1 files changed, 106 insertions, 42 deletions
diff --git a/arch/x86/include/asm/kvm_host.h b/arch/x86/include/asm/kvm_host.h
index 7551b6f9c31c..d1013c4f673c 100644
--- a/arch/x86/include/asm/kvm_host.h
+++ b/arch/x86/include/asm/kvm_host.h
@@ -25,6 +25,7 @@
 #include <linux/clocksource.h>
 #include <linux/irqbypass.h>
 #include <linux/hyperv.h>
+#include <linux/kfifo.h>
 
 #include <asm/apic.h>
 #include <asm/pvclock-abi.h>
@@ -81,7 +82,9 @@
 #define KVM_REQ_NMI			KVM_ARCH_REQ(9)
 #define KVM_REQ_PMU			KVM_ARCH_REQ(10)
 #define KVM_REQ_PMI			KVM_ARCH_REQ(11)
+#ifdef CONFIG_KVM_SMM
 #define KVM_REQ_SMI			KVM_ARCH_REQ(12)
+#endif
 #define KVM_REQ_MASTERCLOCK_UPDATE	KVM_ARCH_REQ(13)
 #define KVM_REQ_MCLOCK_INPROGRESS \
 	KVM_ARCH_REQ_FLAGS(14, KVM_REQUEST_WAIT | KVM_REQUEST_NO_WAKEUP)
@@ -108,6 +111,8 @@
 	KVM_ARCH_REQ_FLAGS(30, KVM_REQUEST_WAIT | KVM_REQUEST_NO_WAKEUP)

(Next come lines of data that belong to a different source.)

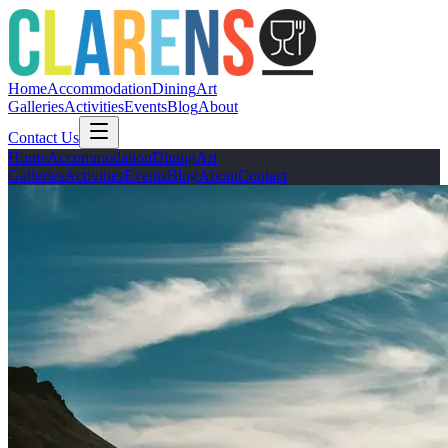
Home
Accommodation
Dining
Art
Galleries
Activities
Events
Blog
About
Contact Us
Home
Accommodation
Dining
Art
Galleries
Activities
Events
Blog
About
Contact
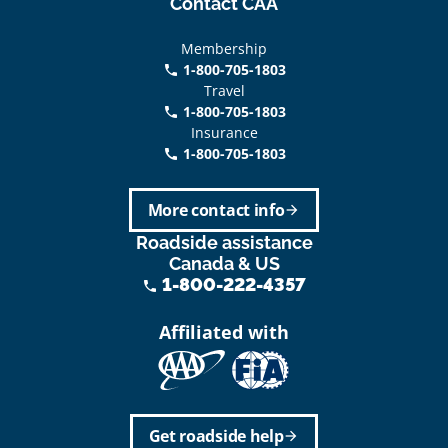
Contact CAA
Membership
1-800-705-1803
phone
Travel
1-800-705-1803
phone
Insurance
1-800-705-1803
call
More contact info
arrow_forward
Roadside assistance
Canada & US
1-800-222-4357
phone
Affiliated with
Get roadside help
arrow_forward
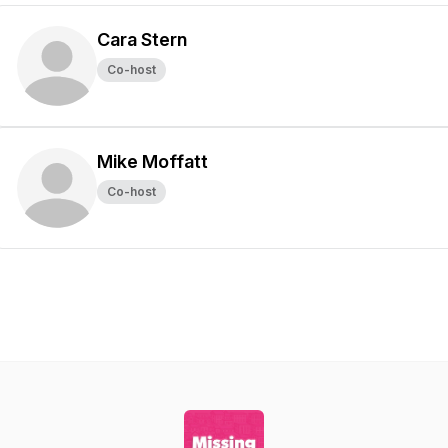
Cara Stern
Co-host
Mike Moffatt
Co-host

 #define KVM_REQ_MMU_FREE_OBSOLETE_ROOTS \
 	KVM_ARCH_REQ_FLAGS(31, KVM_REQUEST_WAIT | KVM_REQUEST_NO_WAKEUP)
+#define KVM_REQ_HV_TLB_FLUSH \
+	KVM_ARCH_REQ_FLAGS(32, KVM_REQUEST_WAIT | KVM_REQUEST_NO_WAKEUP)
 
 #define CR0_RESERVED_BITS                                               \
 	(~(unsigned long)(X86_CR0_PE | X86_CR0_MP | X86_CR0_EM | X86_CR0_TS \
@@ -204,6 +209,7 @@ typedef enum exit_fastpath_completion fastpath_t;
 
 struct x86_emulate_ctxt;
 struct x86_exception;
+union kvm_smram;
 enum x86_intercept;
 enum x86_intercept_stage;
 
@@ -253,16 +259,16 @@ enum x86_intercept_stage;
 #define PFERR_GUEST_PAGE_BIT 33
 #define PFERR_IMPLICIT_ACCESS_BIT 48
 
-#define PFERR_PRESENT_MASK (1U << PFERR_PRESENT_BIT)

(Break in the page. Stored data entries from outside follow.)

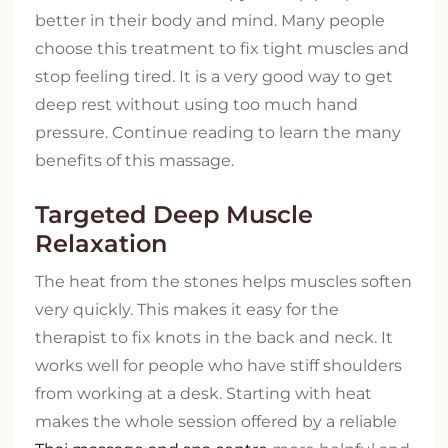
better in their body and mind. Many people
choose this treatment to fix tight muscles and
stop feeling tired. It is a very good way to get
deep rest without using too much hand
pressure. Continue reading to learn the many
benefits of this massage.
Targeted Deep Muscle
Relaxation
The heat from the stones helps muscles soften
very quickly. This makes it easy for the
therapist to fix knots in the back and neck. It
works well for people who have stiff shoulders
from working at a desk. Starting with heat
makes the whole session offered by a reliable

-#define PFERR_WRITE_MASK (1U << PFERR_WRITE_BIT)
-#define PFERR_USER_MASK (1U << PFERR_USER_BIT)
-#define PFERR_RSVD_MASK (1U << PFERR_RSVD_BIT)
-#define PFERR_FETCH_MASK (1U << PFERR_FETCH_BIT)
-#define PFERR_PK_MASK (1U << PFERR_PK_BIT)
-#define PFERR_SGX_MASK (1U << PFERR_SGX_BIT)
-#define PFERR_GUEST_FINAL_MASK (1ULL << PFERR_GUEST_FINAL_BIT)
-#define PFERR_GUEST_PAGE_MASK (1ULL << PFERR_GUEST_PAGE_BIT)
-#define PFERR_IMPLICIT_ACCESS (1ULL << PFERR_IMPLICIT_ACCESS_BIT)
+#define PFERR_PRESENT_MASK	BIT(PFERR_PRESENT_BIT)
+#define PFERR_WRITE_MASK	BIT(PFERR_WRITE_BIT)
+#define PFERR_USER_MASK		BIT(PFERR_USER_BIT)
+#define PFERR_RSVD_MASK		BIT(PFERR_RSVD_BIT)
+#define PFERR_FETCH_MASK	BIT(PFERR_FETCH_BIT)
+#define PFERR_PK_MASK		BIT(PFERR_PK_BIT)
+#define PFERR_SGX_MASK		BIT(PFERR_SGX_BIT)
+#define PFERR_GUEST_FINAL_MASK	BIT_ULL(PFERR_GUEST_FINAL_BIT)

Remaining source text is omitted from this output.